Manufacturing Business Valuation
Who this is for
Owners of job shops, contract manufacturers, and OEM suppliers evaluating exit options, as well as private equity sponsors underwriting manufacturing roll-ups and corporate development teams assessing bolt-on acquisitions.
What drives value in Manufacturing
- Customer concentration and contract backlog depth
- Capacity utilization rates and throughput efficiency
- Proprietary processes, tooling, or IP that create switching costs
- Equipment age, condition, and replacement capital requirements
- Gross margin stability across commodity input cycles
- Workforce skill level and key-man dependency
Valuation methods we use
Stable manufacturers with recurring customer relationships are valued on EBITDA multiples; asset-heavy or cyclical businesses may incorporate a net asset value floor. DCF analysis is applied when a multi-year revenue backlog exists. This tool is informational only. Output is driven by your inputs and does not constitute a formal appraisal or certified valuation.

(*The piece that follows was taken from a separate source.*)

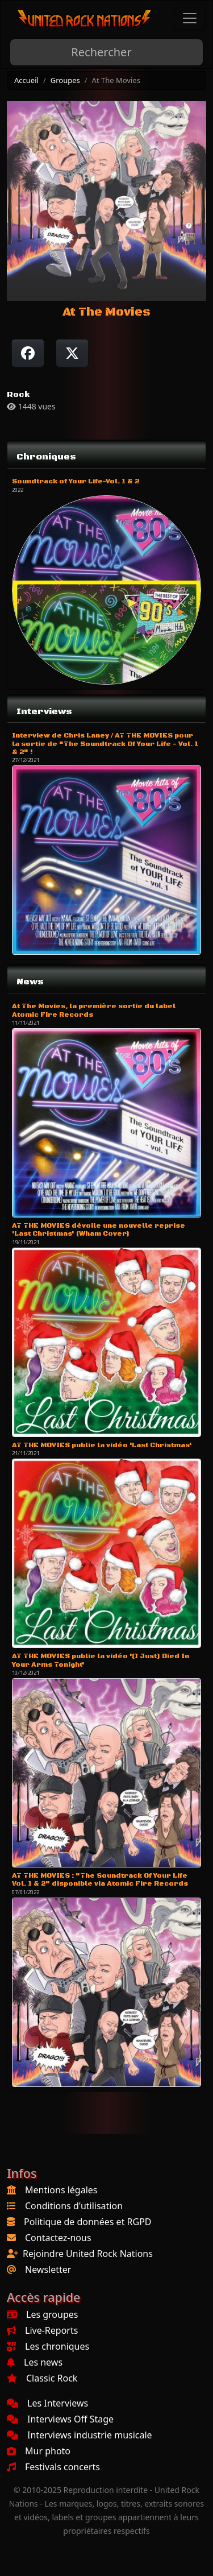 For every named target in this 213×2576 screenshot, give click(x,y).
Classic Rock (42, 2378)
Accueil (26, 80)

Typical metrics and inputs
EBITDA margin
Earnings before interest, taxes, D&A as a percentage of revenue; sector benchmark is 8–15% for contract manufacturers.
Revenue per employee
Measures labor productivity; higher values indicate automation or premium product mix.
CapEx / revenue
Capital expenditure intensity; high ratios compress free cash flow and lower valuation multiples.
Backlog coverage
Confirmed order backlog as a multiple of monthly revenue; signals forward revenue visibility.
Customer concentration
Revenue share from the top customer; >30% in one customer elevates risk and discounts multiples.
Example scenarios
Precision machining shop
A 40-person CNC shop with $6 M revenue, 12% EBITDA margin, and diversified aerospace customers might be valued at 4–5× EBITDA.
Commodity plastics extruder
A commodity plastics business with $10 M revenue but thin margins and one large customer may trade closer to 3× EBITDA or at a net asset value floor.
Frequently asked questions
Do manufacturing assets increase valuation?
Assets set a floor value, but buyers ultimately pay for cash flow. Well-maintained modern equipment can support higher multiples by reducing future CapEx.
How does customer concentration affect a manufacturing sale?
A single customer representing >25% of revenue typically requires seller representations and may trigger a valuation discount of 0.5–1× EBITDA.
What EBITDA multiple is typical for manufacturing?
Lower-middle-market manufacturers commonly trade at 3.5–6× EBITDA; niche or proprietary process businesses can reach 7–8×.
Is real estate included in the business valuation?
Manufacturing real estate is usually valued and sold separately. The business is valued on its operating cash flows independent of building ownership.
Is this a certified appraisal?
No. This tool provides AI-generated estimates for planning purposes. A certified business appraiser should be engaged for formal transactions.